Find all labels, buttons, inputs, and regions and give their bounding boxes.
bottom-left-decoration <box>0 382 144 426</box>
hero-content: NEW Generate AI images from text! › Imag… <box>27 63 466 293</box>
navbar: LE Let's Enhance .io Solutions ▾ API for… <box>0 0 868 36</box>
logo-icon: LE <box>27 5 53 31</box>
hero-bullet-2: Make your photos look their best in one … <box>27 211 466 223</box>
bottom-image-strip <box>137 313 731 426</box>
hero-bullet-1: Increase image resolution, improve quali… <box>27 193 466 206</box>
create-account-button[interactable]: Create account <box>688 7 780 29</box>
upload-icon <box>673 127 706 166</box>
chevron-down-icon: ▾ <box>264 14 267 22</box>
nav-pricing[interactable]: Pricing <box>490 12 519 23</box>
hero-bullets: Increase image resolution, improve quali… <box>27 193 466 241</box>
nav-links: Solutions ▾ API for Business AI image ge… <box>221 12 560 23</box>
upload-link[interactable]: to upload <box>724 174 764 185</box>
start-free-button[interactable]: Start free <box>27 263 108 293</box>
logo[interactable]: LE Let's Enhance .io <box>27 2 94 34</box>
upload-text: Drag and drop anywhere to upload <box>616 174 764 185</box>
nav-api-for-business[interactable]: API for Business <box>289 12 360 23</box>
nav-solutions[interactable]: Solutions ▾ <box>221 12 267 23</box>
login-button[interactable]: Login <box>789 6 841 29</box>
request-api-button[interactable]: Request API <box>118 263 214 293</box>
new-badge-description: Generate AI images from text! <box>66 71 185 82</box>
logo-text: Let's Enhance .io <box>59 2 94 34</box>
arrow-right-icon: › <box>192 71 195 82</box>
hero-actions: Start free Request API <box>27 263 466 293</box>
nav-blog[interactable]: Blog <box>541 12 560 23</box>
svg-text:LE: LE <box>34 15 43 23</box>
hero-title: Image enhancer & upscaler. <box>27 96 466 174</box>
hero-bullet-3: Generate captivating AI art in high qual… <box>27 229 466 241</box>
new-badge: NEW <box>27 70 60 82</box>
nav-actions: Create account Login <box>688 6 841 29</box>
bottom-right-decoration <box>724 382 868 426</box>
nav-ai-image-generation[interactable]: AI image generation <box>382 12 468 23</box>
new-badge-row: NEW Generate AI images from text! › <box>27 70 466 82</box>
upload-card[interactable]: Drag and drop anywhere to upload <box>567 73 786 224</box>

■ EXERCISE PROMPT: Return the whole listing as it stands. Nothing may be altered.

■ ANSWER BOX:
Find all labels, buttons, inputs, and regions and give their bounding boxes.
bottom-left-decoration <box>0 382 144 426</box>
hero-content: NEW Generate AI images from text! › Imag… <box>27 63 466 293</box>
navbar: LE Let's Enhance .io Solutions ▾ API for… <box>0 0 868 36</box>
logo-icon: LE <box>27 5 53 31</box>
hero-bullet-2: Make your photos look their best in one … <box>27 211 466 223</box>
bottom-image-strip <box>137 313 731 426</box>
hero-bullet-1: Increase image resolution, improve quali… <box>27 193 466 206</box>
create-account-button[interactable]: Create account <box>688 7 780 29</box>
upload-icon <box>673 127 706 166</box>
chevron-down-icon: ▾ <box>264 14 267 22</box>
nav-pricing[interactable]: Pricing <box>490 12 519 23</box>
hero-bullets: Increase image resolution, improve quali… <box>27 193 466 241</box>
nav-links: Solutions ▾ API for Business AI image ge… <box>221 12 560 23</box>
upload-link[interactable]: to upload <box>724 174 764 185</box>
start-free-button[interactable]: Start free <box>27 263 108 293</box>
logo[interactable]: LE Let's Enhance .io <box>27 2 94 34</box>
upload-text: Drag and drop anywhere to upload <box>616 174 764 185</box>
nav-api-for-business[interactable]: API for Business <box>289 12 360 23</box>
nav-solutions[interactable]: Solutions ▾ <box>221 12 267 23</box>
login-button[interactable]: Login <box>789 6 841 29</box>
request-api-button[interactable]: Request API <box>118 263 214 293</box>
new-badge-description: Generate AI images from text! <box>66 71 185 82</box>
logo-text: Let's Enhance .io <box>59 2 94 34</box>
arrow-right-icon: › <box>192 71 195 82</box>
hero-actions: Start free Request API <box>27 263 466 293</box>
nav-blog[interactable]: Blog <box>541 12 560 23</box>
svg-text:LE: LE <box>34 15 43 23</box>
hero-title: Image enhancer & upscaler. <box>27 96 466 174</box>
hero-bullet-3: Generate captivating AI art in high qual… <box>27 229 466 241</box>
new-badge: NEW <box>27 70 60 82</box>
nav-actions: Create account Login <box>688 6 841 29</box>
bottom-right-decoration <box>724 382 868 426</box>
nav-ai-image-generation[interactable]: AI image generation <box>382 12 468 23</box>
new-badge-row: NEW Generate AI images from text! › <box>27 70 466 82</box>
upload-card[interactable]: Drag and drop anywhere to upload <box>567 73 786 224</box>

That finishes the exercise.